Кизела думала о трактирщике, за которого хлопотала Илуш, и рискнула издали замолвить за него словечко.
— А почему бы и нет? Будет еще рядом с вами дитя малое барахтаться, Жофика, ведь вы такая молодая. Двадцать пять лет, много ли? Я только фату надевала в эти-то годы. А чтобы о милых усопших помнить, не обязательно молодость похоронить. Вот и сын мой, когда в последний раз приезжал, тоже говорил: «Это ж смертный грех — позволить, чтобы такая красавица увяла ни за что ни про что». Да если б вы только решились, любой мужчина за счастье почтет…
— Со мной пусть и не заговаривают про это, — отозвалась Жофи, обирая с пеларгонии увядшие лепестки. — Сама не понимаю, как это у меня вылетело. Не только к мужчине, к ребенку и то не могла бы я больше привыкнуть. Да я полюбить-то его не посмела бы, все боялась бы, что однажды и он будет вот так же лежать на кровати, как Шаника мой в последнюю ночь. — Внезапно она выпрямилась и посмотрела на Кизелу, сгорбившуюся у цементной ограды соседней могилы. — Этого я еще никому не рассказывала… В ту ночь, помните, я не с ним легла, а на своей кровати. Вдруг он как заплачет, бедненький: «Мама, возьми меня к себе, я боюсь». Грудь ему уже сдавило, вот и стало страшно. И, хотите верьте, хотите нет, я не взяла. Я тоже его боялась. Ведь он уж и не человеком стал совсем. Вот рожаешь ребенка — а к чему? Чтобы он потом разлагаться начал у тебя на глазах? Чтобы не посметь на руки взять его, когда он помощи просит!
— Ему уж безразлично было, поверьте, возьмете вы его на руки или нет, — отозвалась Кизела, ниже опуская голову, чтобы Жофи не могла читать по ее лицу.

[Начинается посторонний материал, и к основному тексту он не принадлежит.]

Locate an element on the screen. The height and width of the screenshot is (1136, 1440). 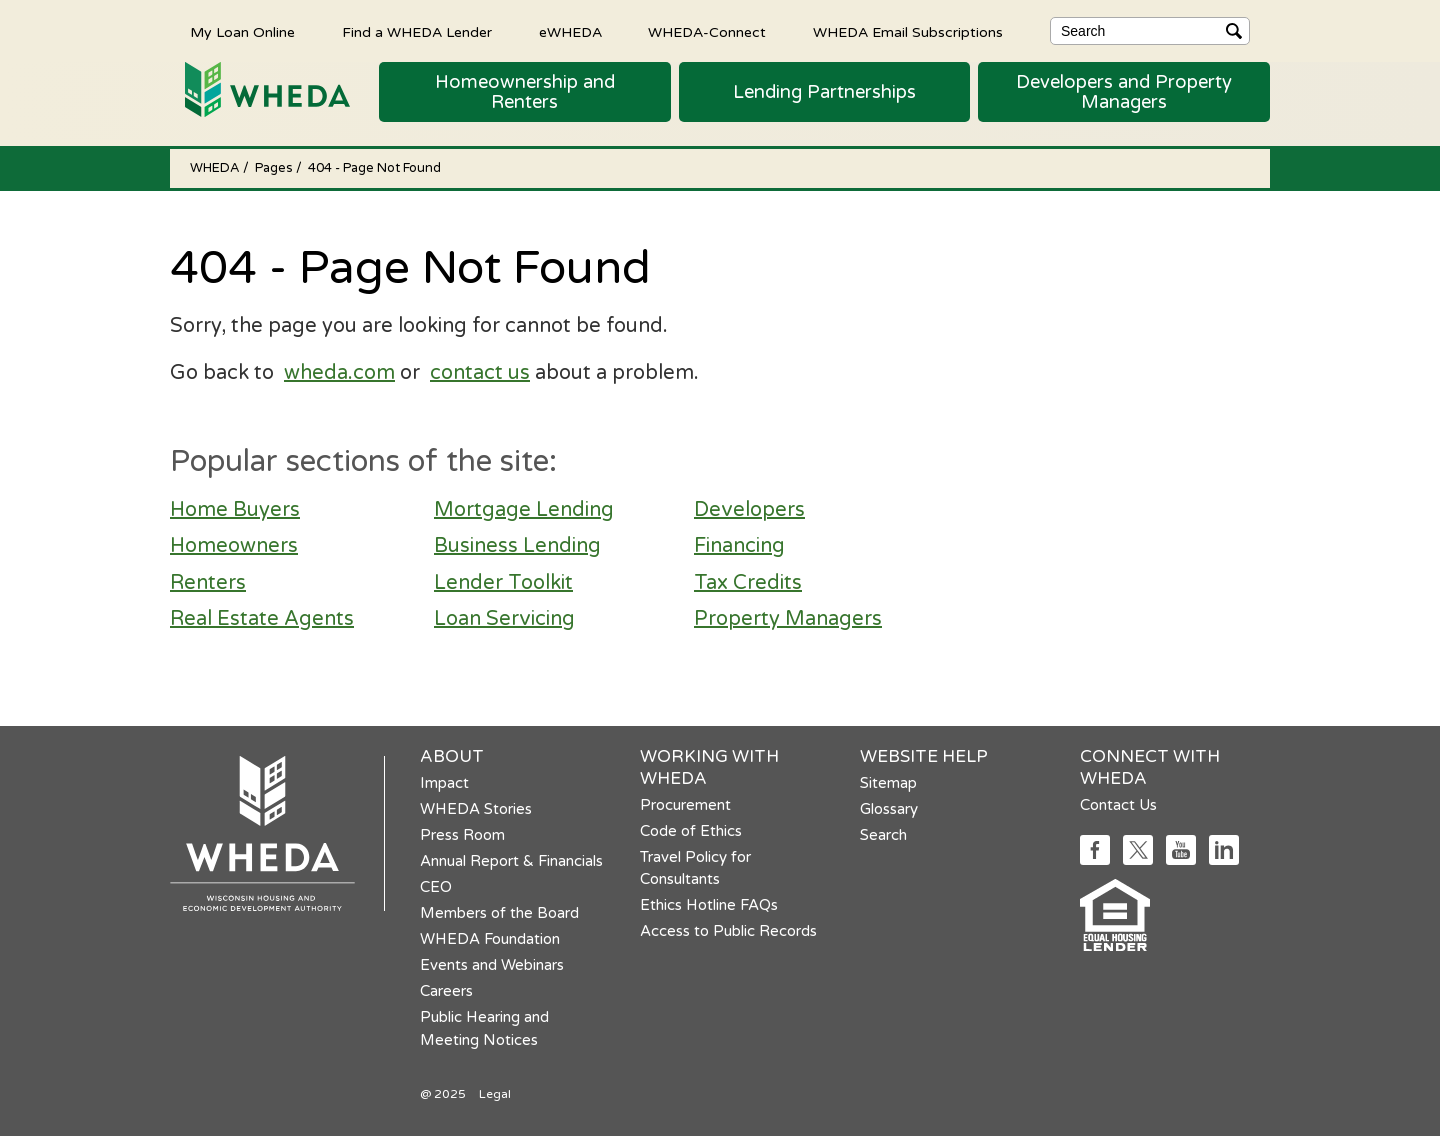
eWHEDA [eWHEDA opens in a new tab] is located at coordinates (570, 32).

— Так-то оно так, а все-таки, — задумчиво произнесла Жофи, и застывшие черты ее немного смягчились. — Нет, хорошо, что рассказала, хоть и стыдно.
На обратном пути Кизела на минутку заглянула к сестре. Она слышала, что муж племянницы Кати опять наделал долгов, и хотела предупредить ее мать. Пордан как раз загоняла кур; она не успокоилась до тех пор, пока не вошла и Жофи.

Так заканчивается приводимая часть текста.